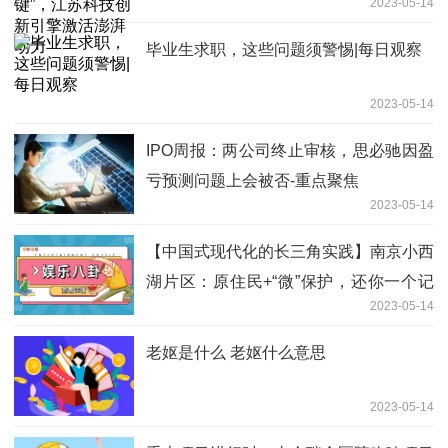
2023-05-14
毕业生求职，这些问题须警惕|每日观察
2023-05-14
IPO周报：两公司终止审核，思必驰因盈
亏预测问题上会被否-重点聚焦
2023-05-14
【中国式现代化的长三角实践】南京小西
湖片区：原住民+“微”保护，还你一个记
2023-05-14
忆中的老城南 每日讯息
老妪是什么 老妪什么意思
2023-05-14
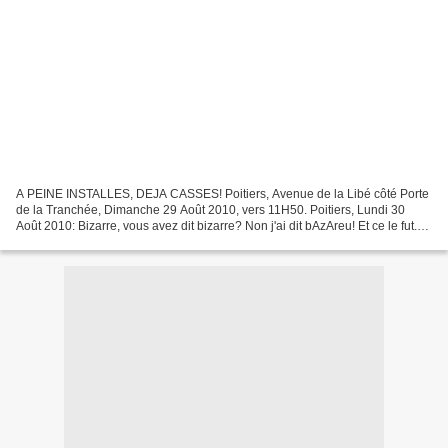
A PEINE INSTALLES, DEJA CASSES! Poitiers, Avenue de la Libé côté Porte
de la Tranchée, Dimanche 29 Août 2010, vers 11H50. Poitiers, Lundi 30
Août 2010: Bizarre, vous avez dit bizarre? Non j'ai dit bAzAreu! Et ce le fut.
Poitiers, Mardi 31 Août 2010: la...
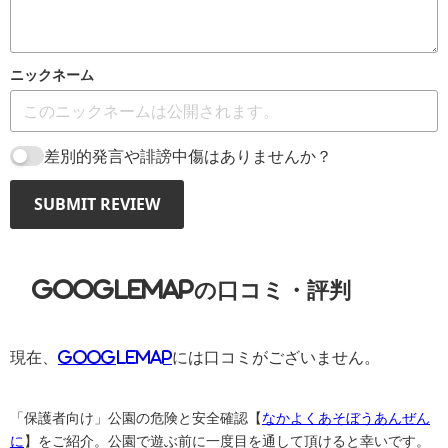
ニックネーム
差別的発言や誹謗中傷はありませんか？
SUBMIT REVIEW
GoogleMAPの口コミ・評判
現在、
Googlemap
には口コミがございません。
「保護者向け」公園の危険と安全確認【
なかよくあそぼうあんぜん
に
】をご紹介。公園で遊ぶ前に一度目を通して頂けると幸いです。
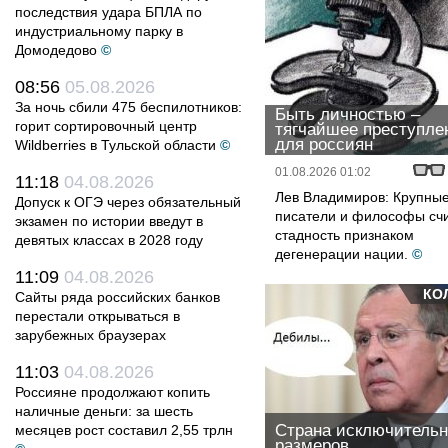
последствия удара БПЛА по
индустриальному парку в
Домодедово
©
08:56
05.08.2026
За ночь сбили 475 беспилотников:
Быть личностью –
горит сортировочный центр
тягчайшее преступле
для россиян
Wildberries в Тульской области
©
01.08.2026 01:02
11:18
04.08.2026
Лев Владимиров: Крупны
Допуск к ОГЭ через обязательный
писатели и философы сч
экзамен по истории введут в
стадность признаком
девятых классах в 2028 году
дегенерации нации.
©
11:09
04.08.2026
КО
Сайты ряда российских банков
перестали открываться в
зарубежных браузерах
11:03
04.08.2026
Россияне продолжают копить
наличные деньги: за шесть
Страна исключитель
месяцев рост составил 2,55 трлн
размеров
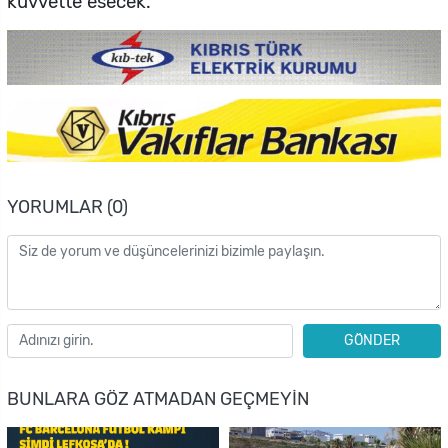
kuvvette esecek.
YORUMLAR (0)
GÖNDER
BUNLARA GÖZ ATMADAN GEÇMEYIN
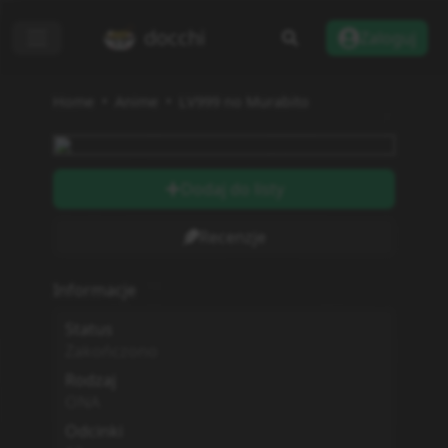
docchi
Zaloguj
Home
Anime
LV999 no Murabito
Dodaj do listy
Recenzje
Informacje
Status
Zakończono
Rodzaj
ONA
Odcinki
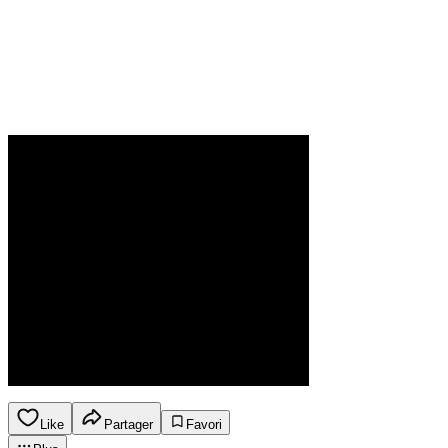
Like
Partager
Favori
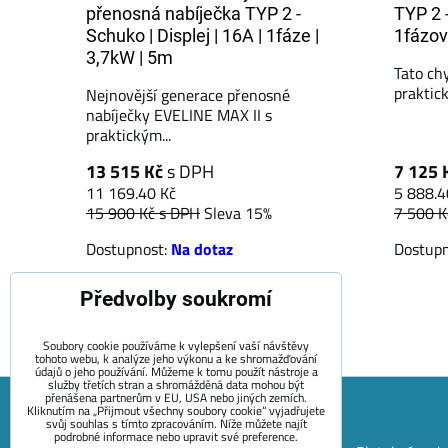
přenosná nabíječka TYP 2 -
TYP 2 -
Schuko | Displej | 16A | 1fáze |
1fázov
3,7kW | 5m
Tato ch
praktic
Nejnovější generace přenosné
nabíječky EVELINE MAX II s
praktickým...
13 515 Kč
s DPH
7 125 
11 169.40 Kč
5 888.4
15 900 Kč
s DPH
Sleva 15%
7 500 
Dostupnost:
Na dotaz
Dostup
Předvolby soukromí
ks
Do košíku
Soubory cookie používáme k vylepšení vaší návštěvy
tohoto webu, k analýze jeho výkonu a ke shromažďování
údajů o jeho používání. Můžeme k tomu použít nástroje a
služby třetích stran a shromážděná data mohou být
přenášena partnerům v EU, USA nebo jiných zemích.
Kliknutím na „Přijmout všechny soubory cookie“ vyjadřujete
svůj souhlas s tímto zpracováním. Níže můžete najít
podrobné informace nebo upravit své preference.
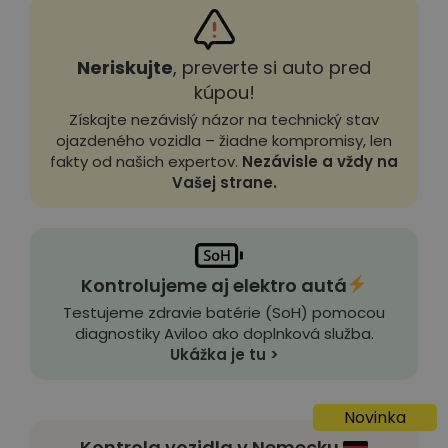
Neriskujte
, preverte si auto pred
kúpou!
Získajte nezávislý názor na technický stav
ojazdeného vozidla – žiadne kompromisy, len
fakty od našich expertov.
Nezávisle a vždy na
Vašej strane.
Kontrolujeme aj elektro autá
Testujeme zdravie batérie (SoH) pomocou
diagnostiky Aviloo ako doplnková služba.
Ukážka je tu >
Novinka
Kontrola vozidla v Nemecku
◆ ◆ ◆
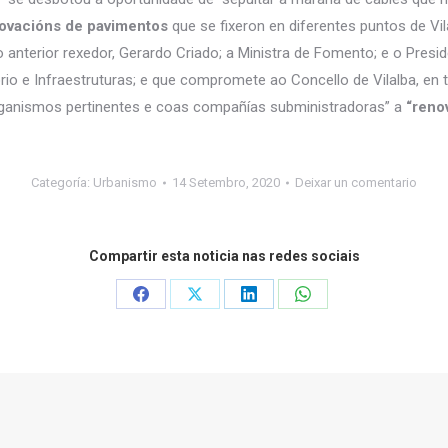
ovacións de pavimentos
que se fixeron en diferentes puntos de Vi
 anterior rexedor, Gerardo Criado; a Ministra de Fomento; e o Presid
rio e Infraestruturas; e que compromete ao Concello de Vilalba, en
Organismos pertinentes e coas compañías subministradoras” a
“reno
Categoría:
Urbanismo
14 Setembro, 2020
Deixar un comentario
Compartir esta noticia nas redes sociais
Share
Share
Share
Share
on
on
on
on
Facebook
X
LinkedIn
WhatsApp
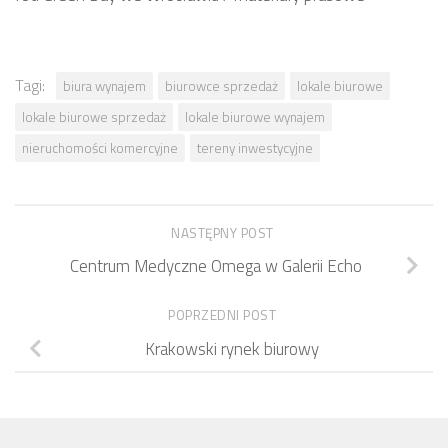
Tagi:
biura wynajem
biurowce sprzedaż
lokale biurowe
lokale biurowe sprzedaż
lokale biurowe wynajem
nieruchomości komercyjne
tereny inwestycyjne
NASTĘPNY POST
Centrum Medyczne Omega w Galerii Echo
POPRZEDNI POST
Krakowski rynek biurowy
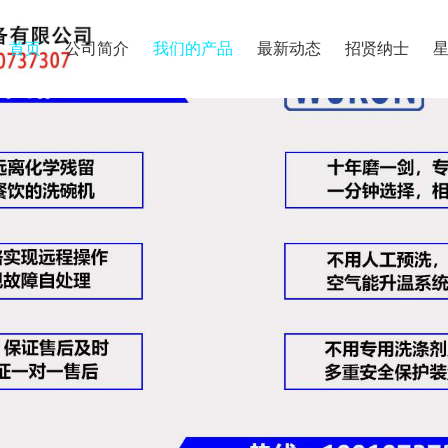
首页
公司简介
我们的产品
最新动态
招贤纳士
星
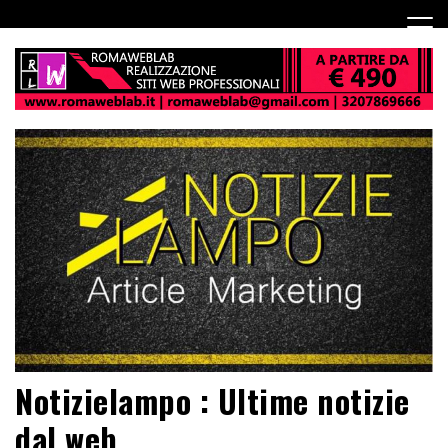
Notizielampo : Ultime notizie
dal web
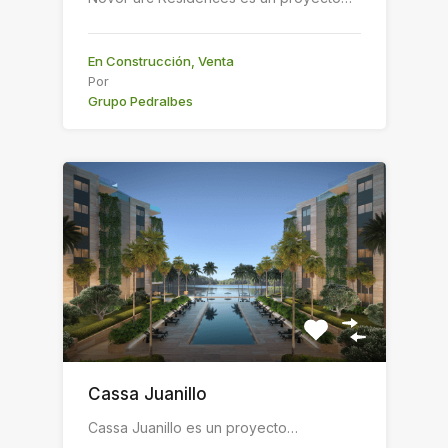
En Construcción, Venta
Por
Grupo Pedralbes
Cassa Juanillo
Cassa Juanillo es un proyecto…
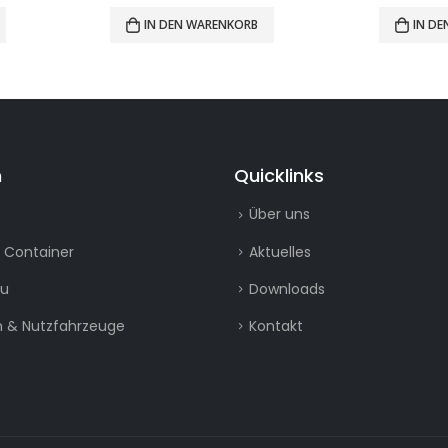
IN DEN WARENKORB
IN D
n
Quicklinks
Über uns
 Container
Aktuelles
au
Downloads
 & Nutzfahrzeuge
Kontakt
◆ ◆ ◆
— WORK ITEM —
With the pictures removed from your copy, retype the lines above from the one that contains "SUBMIT REVIEW" through the one that contains "Быть личностью –", exactly.

— EXERCISE SOLUTION —
SUBMIT REVIEW
GoogleMAPの口コミ・評判
現在、
Googlemap
には口コミがございません。
「保護者向け」公園の危険と安全確認【
なかよくあそぼうあんぜん
に
】をご紹介。公園で遊ぶ前に一度目を通して頂けると幸いです。
последствия удара БПЛА по
индустриальному парку в
Домодедово
©
08:56
05.08.2026
За ночь сбили 475 беспилотников:
Быть личностью –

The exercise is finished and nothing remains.